Just my father-in-law from a marriage witnessed by the moon and sea. A guy who’d probably banished his daughter from coming, just in case something happened.

I couldn’t blame him.

I couldn’t get mad.

But my heart didn’t behave.

It wasn’t mad.

It was sad.

Fucking endlessly sad because it missed her so fucking much.

Fifteen minutes and you’ll see her again.

Fifteen minutes and you’ll be home.

Sucking in a breath, I picked up my pace.

Just a little farther.

Hurry.

Jack spotted me and grinned.

His hand lifted from the steering wheel. He waved as he navigated into a parking spot ten metres away.

So close.

So near.

Keep walking.

Keeping my chin down, I focused on keeping my pain at bay and—

“Excuse me.” A solid hand landed on my shoulder, spinning me around.

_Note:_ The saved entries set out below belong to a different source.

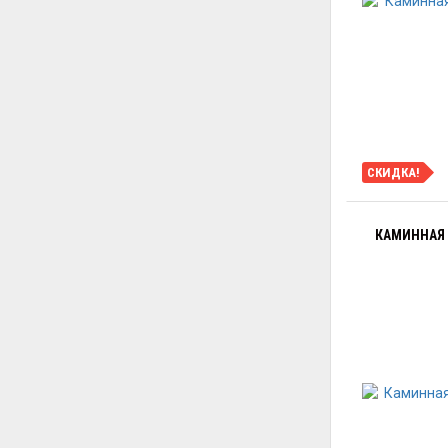
СКИДКА!
КАМИННАЯ Т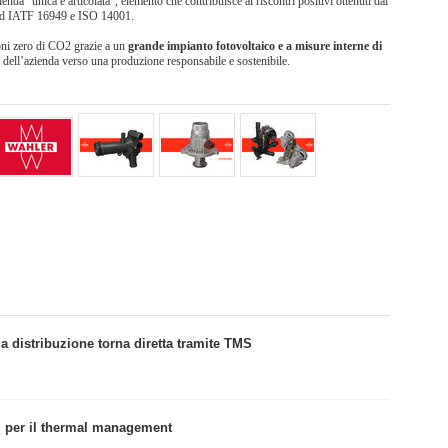
ienda “unica e articolata”, elemento che contribuisce ai riscontri positivi ottenuti dai
dard IATF 16949 e ISO 14001.
ioni zero di CO2 grazie a un
grande impianto fotovoltaico e a misure interne di
 dell’azienda verso una produzione responsabile e sostenibile.
 la distribuzione torna diretta tramite TMS
i per il thermal management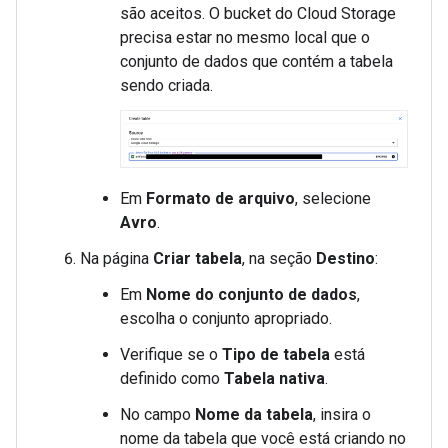
são aceitos. O bucket do Cloud Storage
precisa estar no mesmo local que o
conjunto de dados que contém a tabela
sendo criada.
Em
Formato de arquivo
, selecione
Avro
.
Na página
Criar tabela
, na seção
Destino
:
Em
Nome do conjunto de dados
,
escolha o conjunto apropriado.
Verifique se o
Tipo de tabela
está
definido como
Tabela nativa
.
No campo
Nome da tabela
, insira o
nome da tabela que você está criando no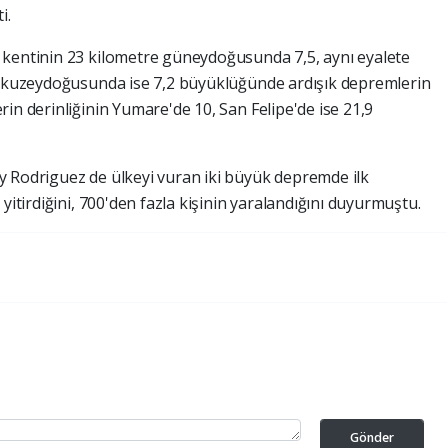
i.
 kentinin 23 kilometre güneydoğusunda 7,5, aynı eyalete
re kuzeydoğusunda ise 7,2 büyüklüğünde ardışık depremlerin
in derinliğinin Yumare'de 10, San Felipe'de ise 21,9
cy Rodriguez de ülkeyi vuran iki büyük depremde ilk
yitirdiğini, 700'den fazla kişinin yaralandığını duyurmuştu.
Gönder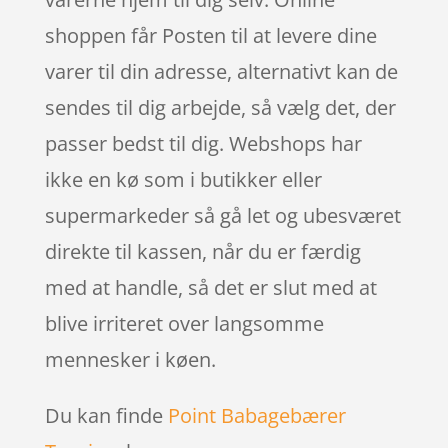
shoppen får Posten til at levere dine
varer til din adresse, alternativt kan de
sendes til dig arbejde, så vælg det, der
passer bedst til dig. Webshops har
ikke en kø som i butikker eller
supermarkeder så gå let og ubesværet
direkte til kassen, når du er færdig
med at handle, så det er slut med at
blive irriteret over langsomme
mennesker i køen.
Du kan finde
Point Babagebærer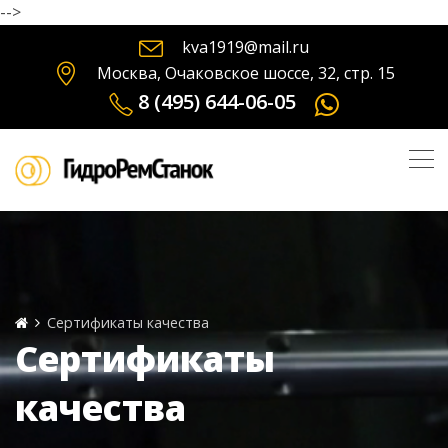
-->
kva1919@mail.ru
Москва, Очаковское шоссе, 32, стр. 15
8 (495) 644-06-05
Сертификаты качества
Сертификаты
качества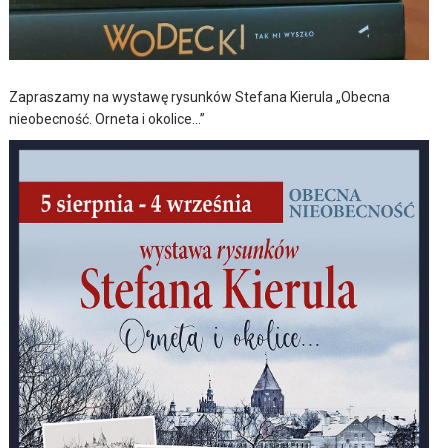
Zapraszamy na wystawę rysunków Stefana Kierula „Obecna
nieobecność. Orneta i okolice…”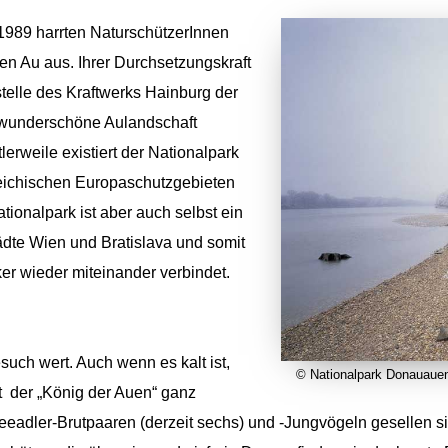
1989 harrten NaturschützerInnen
en Au aus. Ihrer Durchsetzungskraft
stelle des Kraftwerks Hainburg der
 wunderschöne Aulandschaft
lerweile existiert der Nationalpark
rreichischen Europaschutzgebieten
ionalpark ist aber auch selbst ein
ädte Wien und Bratislava und somit
er wieder miteinander verbindet.
such wert. Auch wenn es kalt ist,
© Nationalpark Donauaue
ht der „König der Auen“ ganz
adler-Brutpaaren (derzeit sechs) und -Jungvögeln gesellen si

My stitches yanked, and my ribs poked. But it was my hip that almost made me black out as the man made me twist on the spot. Breathing heavily, I glowered at the guy who’d stopped me, and my heart fucking froze.

Four suited men stood before me.

In the hands of the closest one hung a picture.

My picture.

No...not my picture.

Someone else.

Someone I looked exactly like.

My world narrowed to a single moment, a single breath, a single rip-roaring heartbeat.

I felt as if I was choking, dying, screaming.

My nostrils flared as the men glanced at the photo of my father—my biological father—and nodded at each other. “You’re Aslan Avci? Or should I say Aslan Kara?”

The sound of Jack’s door slamming made me look over my shoulder.

Our eyes connected.

True fear tore between us.

It was tangible.

Alive.

A hot, stinging conduit of disbelief.

One of the men stepped closer, raising the photo of Cem. Planting it in my face, he snapped, “Is this your father?”